Soon after finishing the declaration, the early organizers started to have a problem: their solutions were to be accessible to everyone, but so was their protest. The crowds at those early meetings came in response to messages broadcast over a narrow channel, the Adbusters list. They were committed to a tangible goal, with an immediate deadline. But in early October, as the national media seized on the Zuccotti Park story, the rest of the ninety-nine per cent started showing up. The G.A. had to tackle three new challenges simultaneously: holding ground; managing a semi-permanent village; and guiding a much larger and more cacophonous political conversation. All this had to be done with almost no heat, running water, or electricity.
Consensus—the agreed-upon method of decision-making—wasn’t easy among hundreds of self-identified ninety-nine-per-centers, whose politics ranged from “Daily Show” liberalism to insurrectionary anarchism. Because of the ground rules determined by the people sitting on the cobblestones in August, no decision could be made without giving everyone in attendance the chance to cross his or her arms and bring the meeting to a halt. According to the G.A.’s rules, a nine-tenths vote could override a block, but only after each block had explained his or her objections and the facilitators had responded. The least reasonable people often got the most time to speak.

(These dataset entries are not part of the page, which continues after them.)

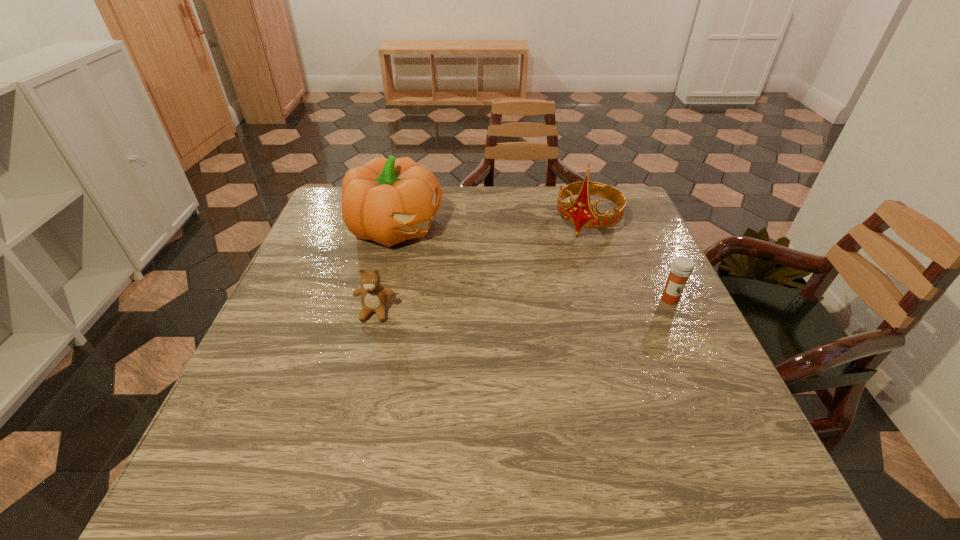 Identify the location of teddy bear. The width and height of the screenshot is (960, 540). (374, 296).

Locate an element on the screen. Image resolution: width=960 pixels, height=540 pixels. medicine is located at coordinates (681, 268).

You are a GUI agent. You are given a task and a screenshot of the screen. Output one action in this format:
    pyautogui.click(x=<x>, y=<y>)
    Task: Click on the pumpkin
    This screenshot has height=540, width=960.
    Given the screenshot: What is the action you would take?
    pyautogui.click(x=391, y=200)

I want to click on the second object from right to left, so click(580, 213).

Locate an element on the screen. vacant point located 0.050m on the front-facing side of the teddy bear is located at coordinates 368,341.

You are a GUI agent. You are given a task and a screenshot of the screen. Output one action in this format:
    pyautogui.click(x=<x>, y=<y>)
    Task: Click on the free space located on the label side of the rightmost object
    The image size is (960, 540).
    Given the screenshot: What is the action you would take?
    pyautogui.click(x=731, y=429)

You are a GUI agent. You are given a task and a screenshot of the screen. Output one action in this format:
    pyautogui.click(x=<x>, y=<y>)
    Task: Click on the blank area located on the carved face of the pumpkin
    The height and width of the screenshot is (540, 960).
    Given the screenshot: What is the action you would take?
    pyautogui.click(x=466, y=262)

At what (x,y) coordinates should I click in order to perform the action: click on blank space located 0.390m on the carved face of the pumpkin. Please return your answer as a coordinate pair (x, y). This screenshot has width=960, height=540. Looking at the image, I should click on (557, 307).

The height and width of the screenshot is (540, 960). I want to click on free space located on the carved face of the pumpkin, so click(553, 305).

I want to click on vacant area situated on the front-facing side of the third object from left to right, so click(538, 298).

Other people approached the facilitators. A group of herbalists wanted fifteen hundred dollars to make medicines. Someone wanted to present “Native American peace principles” derived from the Iroquois Confederacy. Someone else had a facilitation accountability model, a spreadsheet for evaluating the facilitators. A representative from an N.Y.U. student group asked the G.A. to formally endorse Occupy Oakland’s Day of Action. He was informed that such an endorsement had already been made. A few minutes later, everyone began speaking at once. “Whoa!” a facilitator cried. “Let’s take a breath and get centered. This is a valid conversation, but this is not the right venue to have it.”